Each entry should be duplicated exactly, with no line missing.
● ● ● ● ●
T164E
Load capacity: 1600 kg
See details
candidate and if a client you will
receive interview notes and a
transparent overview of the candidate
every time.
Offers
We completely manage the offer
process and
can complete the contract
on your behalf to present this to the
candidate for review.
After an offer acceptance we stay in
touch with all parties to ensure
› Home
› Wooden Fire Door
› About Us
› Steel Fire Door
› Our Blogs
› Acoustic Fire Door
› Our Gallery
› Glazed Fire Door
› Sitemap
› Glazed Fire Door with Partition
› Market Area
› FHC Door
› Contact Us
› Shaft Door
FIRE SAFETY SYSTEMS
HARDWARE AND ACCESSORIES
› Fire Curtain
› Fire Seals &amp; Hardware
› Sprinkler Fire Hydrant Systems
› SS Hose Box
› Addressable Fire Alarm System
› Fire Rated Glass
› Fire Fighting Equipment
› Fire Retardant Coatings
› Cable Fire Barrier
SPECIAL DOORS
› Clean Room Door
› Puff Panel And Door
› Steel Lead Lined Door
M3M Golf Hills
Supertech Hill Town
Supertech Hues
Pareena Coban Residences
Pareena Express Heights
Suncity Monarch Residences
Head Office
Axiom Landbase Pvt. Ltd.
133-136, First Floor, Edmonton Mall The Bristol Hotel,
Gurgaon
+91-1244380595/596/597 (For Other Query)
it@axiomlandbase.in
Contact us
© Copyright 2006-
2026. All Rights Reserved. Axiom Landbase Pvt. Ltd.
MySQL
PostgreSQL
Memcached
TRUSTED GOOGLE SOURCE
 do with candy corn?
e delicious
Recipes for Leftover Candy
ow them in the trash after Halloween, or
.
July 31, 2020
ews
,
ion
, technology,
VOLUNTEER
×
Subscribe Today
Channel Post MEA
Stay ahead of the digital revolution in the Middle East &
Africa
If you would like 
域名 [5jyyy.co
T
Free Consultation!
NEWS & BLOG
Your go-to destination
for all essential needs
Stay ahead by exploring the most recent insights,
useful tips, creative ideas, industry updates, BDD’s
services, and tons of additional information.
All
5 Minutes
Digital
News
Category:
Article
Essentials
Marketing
● ● ● ● ●
RESPONSE TO THE EXERCISE:
T164E
Load capacity: 1600 kg
See details
candidate and if a client you will
receive interview notes and a
transparent overview of the candidate
every time.
Offers
We completely manage the offer
process and
can complete the contract
on your behalf to present this to the
candidate for review.
After an offer acceptance we stay in
touch with all parties to ensure
› Home
› Wooden Fire Door
› About Us
› Steel Fire Door
› Our Blogs
› Acoustic Fire Door
› Our Gallery
› Glazed Fire Door
› Sitemap
› Glazed Fire Door with Partition
› Market Area
› FHC Door
› Contact Us
› Shaft Door
FIRE SAFETY SYSTEMS
HARDWARE AND ACCESSORIES
› Fire Curtain
› Fire Seals &amp; Hardware
› Sprinkler Fire Hydrant Systems
› SS Hose Box
› Addressable Fire Alarm System
› Fire Rated Glass
› Fire Fighting Equipment
› Fire Retardant Coatings
› Cable Fire Barrier
SPECIAL DOORS
› Clean Room Door
› Puff Panel And Door
› Steel Lead Lined Door
M3M Golf Hills
Supertech Hill Town
Supertech Hues
Pareena Coban Residences
Pareena Express Heights
Suncity Monarch Residences
Head Office
Axiom Landbase Pvt. Ltd.
133-136, First Floor, Edmonton Mall The Bristol Hotel,
Gurgaon
+91-1244380595/596/597 (For Other Query)
it@axiomlandbase.in
Contact us
© Copyright 2006-
2026. All Rights Reserved. Axiom Landbase Pvt. Ltd.
MySQL
PostgreSQL
Memcached
TRUSTED GOOGLE SOURCE
 do with candy corn?
e delicious
Recipes for Leftover Candy
ow them in the trash after Halloween, or
.
July 31, 2020
ews
,
ion
, technology,
VOLUNTEER
×
Subscribe Today
Channel Post MEA
Stay ahead of the digital revolution in the Middle East &
Africa
If you would like 
域名 [5jyyy.co
T
Free Consultation!
NEWS & BLOG
Your go-to destination
for all essential needs
Stay ahead by exploring the most recent insights,
useful tips, creative ideas, industry updates, BDD’s
services, and tons of additional information.
All
5 Minutes
Digital
News
Category:
Article
Essentials
Marketing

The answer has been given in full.